Using the records below, please work out how many lines contain "propiedades"; answer with the number alone.

%%

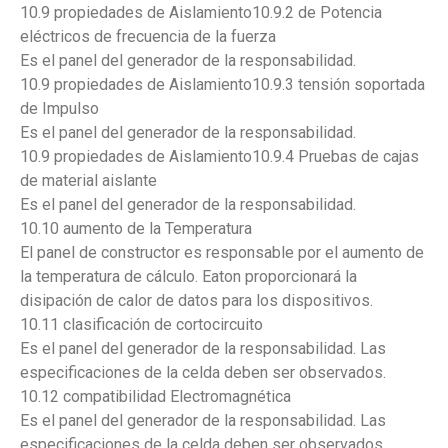
10.9 propiedades de Aislamiento10.9.2 de Potencia
eléctricos de frecuencia de la fuerza
Es el panel del generador de la responsabilidad.
10.9 propiedades de Aislamiento10.9.3 tensión soportada
de Impulso
Es el panel del generador de la responsabilidad.
10.9 propiedades de Aislamiento10.9.4 Pruebas de cajas
de material aislante
Es el panel del generador de la responsabilidad.
10.10 aumento de la Temperatura
El panel de constructor es responsable por el aumento de
la temperatura de cálculo. Eaton proporcionará la
disipación de calor de datos para los dispositivos.
10.11 clasificación de cortocircuito
Es el panel del generador de la responsabilidad. Las
especificaciones de la celda deben ser observados.
10.12 compatibilidad Electromagnética
Es el panel del generador de la responsabilidad. Las
especificaciones de la celda deben ser observados.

%%

▸ Worked solution
3